WHAT TO DO:
Once you find the line that contains "Sa présentation" in the entries below, give it again along with every following line, unchanged, through the final one.
═════ RECORDS FOR THIS TASK
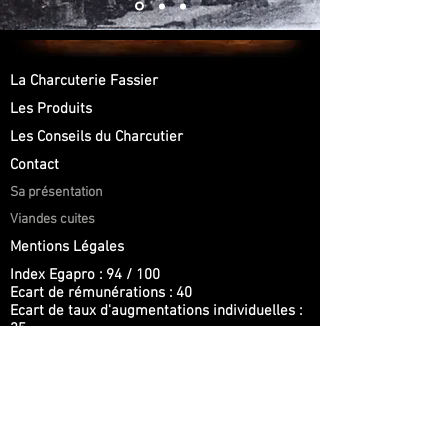
La Charcuterie Fassier
Les Produits
Les Conseils du Charcutier
Contact
Sa présentation
Viandes cuites
Mentions Légales
Index Egapro : 94 / 100
Ecart de rémunérations : 40
Ecart de taux d'augmentations individuelles :
35
Retour de congés maternité : non calculable
Hautes rémunérations : 5
Son histoire
Jambons & épaules cuites
Ses compétences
══════════
WRITTEN REPLY:
Sa présentation
Viandes cuites
Mentions Légales
Index Egapro : 94 / 100
Ecart de rémunérations : 40
Ecart de taux d'augmentations individuelles :
35
Retour de congés maternité : non calculable
Hautes rémunérations : 5
Son histoire
Jambons & épaules cuites
Ses compétences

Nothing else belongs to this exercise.